Tolling systems and public-private partnerships are viable alternatives to traditional sources of infrastructure funding, such as revenue generated from fuel taxes, the nominee to lead the country’s vast network of highways told a Senate panel on Oct. 5.

Former Iowa transportation chief Paul Trombino, selected to run the Federal Highway Administration, echoed Transportation Secretary Elaine Chao in insisting states should be presented with myriad funding options to fix large-scale infrastructure projects.

Trombino was nominated by President Donald Trump. A vote on his nomination has yet to be scheduled.

Speaking before the Senate Environment and Public Works Committee, Trombino acknowledged more than two dozen states had raised taxes on fuel to boost transportation accounts, but stopped short of endorsing the strategy at the federal level. Congress has not passed a gas tax hike since 1993. The federal tax on diesel is 24.4 cents per gallon and 18.4 cents on gasoline.

In 2015, Iowa’s governor enacted a 10-cent-per-gallon tax increase on diesel fuel and gas. That year, South Dakota, Utah, Georgia, Idaho, Nebraska and Washington also raised their fuel taxes.

“Every state is a little bit different. Their rural needs and urban needs are different and providing tools that allow them to implement projects that allows them to maximize their dollars for a specific project is really the key ingredient for them,” Trombino told senators considering his nomination. “Tolls work in some states and tolls don’t work in some states. And that’s true in the tools, too. Just as I would say P3s work in some states — it’s a good tool — in some areas they don’t work.”

Sen. Tom Carper (D-Del.) at the hearing. (Environment and Public Works Committee via YouTube)

Most of the senators at the hearing expressed concern about federal funding levels for highway programs. Committee ranking Democrat, Sen. Tom Carper of Delaware, noted his colleagues are asking the administration for details about an infrastructure funding proposal which should have been delivered during Trump’s first 100 days in office.

“I believe it is worth it to invest in a safe, reliable and modern transportation system, and I look forward to working with you and others on creative ways to address our long-term transportation needs in a fiscally responsible way,” said Carper, who emphasized the enormity involved in modernizing and rebuilding crumbling infrastructure.

The senator, who is among the few members of Congress calling for a fuel tax increase, also noted this year the American Society of Civil Engineers issued a D+ grade for the country’s system of roads, pipelines, bridges, tunnels, railways, canals and airports.

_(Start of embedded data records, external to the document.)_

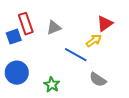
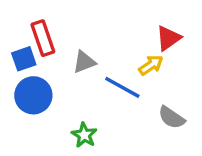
gray triangle: (54, 28) -> (84, 62), moved
blue circle: (17, 73) -> (33, 95), moved
gray semicircle: (98, 80) -> (172, 118), moved

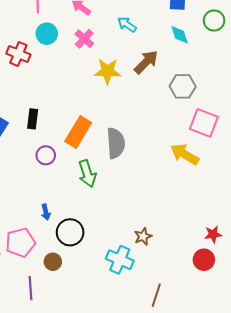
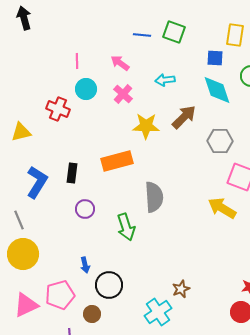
cyan arrow: (127, 25) -> (165, 80), turned -42
cyan diamond: (180, 35) -> (217, 90), size x1.5
orange rectangle: (78, 132) -> (117, 161), moved, turned 44
cyan cross: (120, 260) -> (158, 312), turned 32

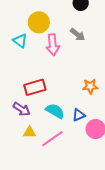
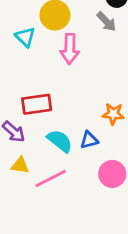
gray arrow: (78, 35) -> (106, 22), moved
blue triangle: (79, 115) -> (89, 140), moved

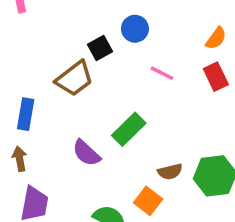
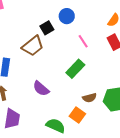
pink line: (162, 73) -> (83, 41), turned 32
green rectangle: (129, 129) -> (75, 69), moved

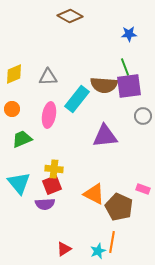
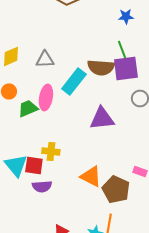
green trapezoid: (22, 139) -> (28, 108), moved
red square: (52, 185) -> (34, 165), moved, turned 30

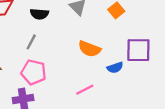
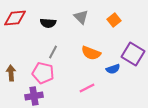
gray line: (31, 42) -> (53, 52), moved
purple square: (138, 50) -> (133, 54), turned 30

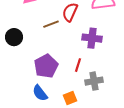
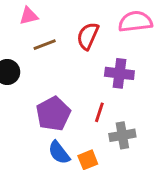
brown line: (51, 24) -> (45, 45), moved
blue semicircle: (40, 93) -> (59, 153), moved

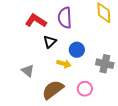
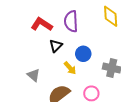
yellow arrow: (64, 64) -> (70, 68), turned 32

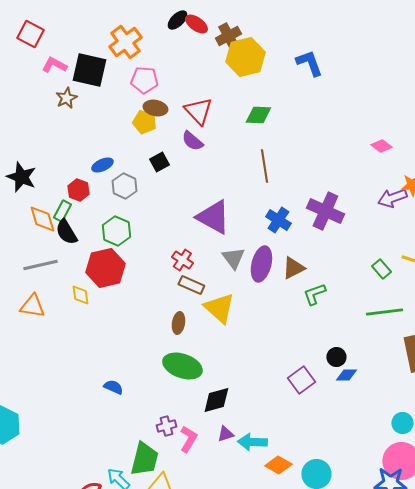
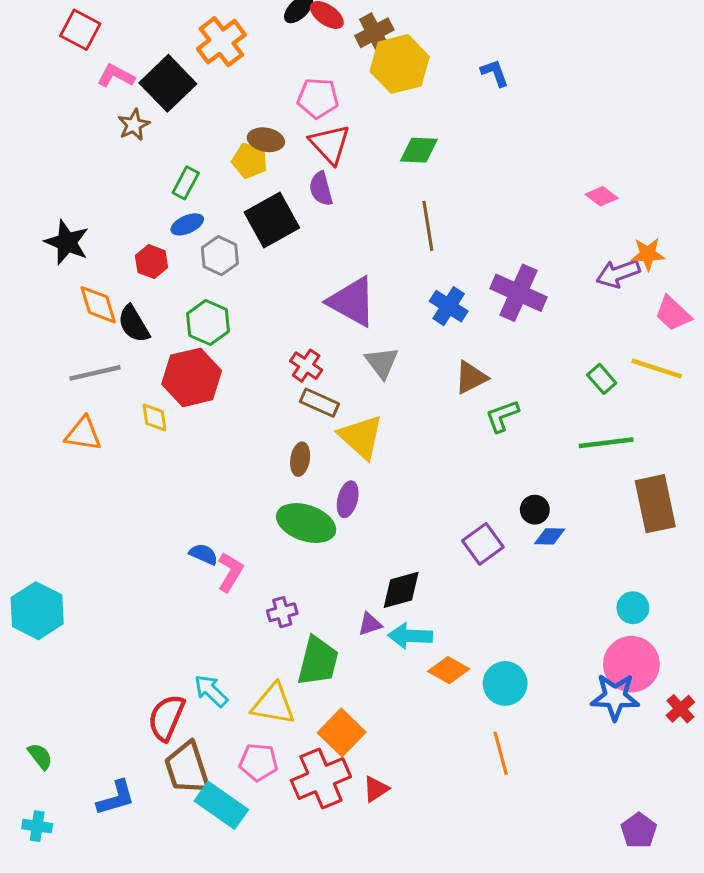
blue L-shape: (309, 63) -> (495, 73), size x0.7
black square: (89, 70) -> (168, 83), turned 33
pink pentagon: (144, 80) -> (318, 98), moved
purple semicircle: (192, 141) -> (321, 189), turned 35
black square: (159, 162) -> (272, 220), size x1.8
green rectangle: (62, 211) -> (186, 183), moved
purple ellipse: (261, 264) -> (348, 499), moved, size x0.7
black diamond: (216, 400) -> (401, 590), moved
pink L-shape: (188, 439) -> (230, 572), moved
green trapezoid: (144, 459) -> (318, 661), moved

On safety concerns, Trombino pledged to prepare an update for Sen. Kirsten Gillibrand (D-N.Y.) about safety proposals related to underride guards.

A 2015 National Highway Traffic Safety Administration proposed rule not yet finalized called for motor carriers to strengthen rear underride guards. Federal regulations require tractor-trailers to be equipped with underride guards on their rears, but not on their sides.

Underride happens when vehicles crash into a truck, going completely or partially underneath it. Such impact raises the potential for serious injuries to the passengers in the smaller vehicle.

Trombino was formerly the president of the American Association of State Highway and Transportation Officials. That organization expressed deep support for his nomination.

“Paul has been an important leader in transportation for many years. His emphasis on transportation as a key part of economic development, particularly the movement of freight and goods in a global economy, has helped frame national policy and investments,” said Bud Wright, AASHTO executive director.

If confirmed, he would succeed FHWA Acting Administrator Brandye Hendrickson.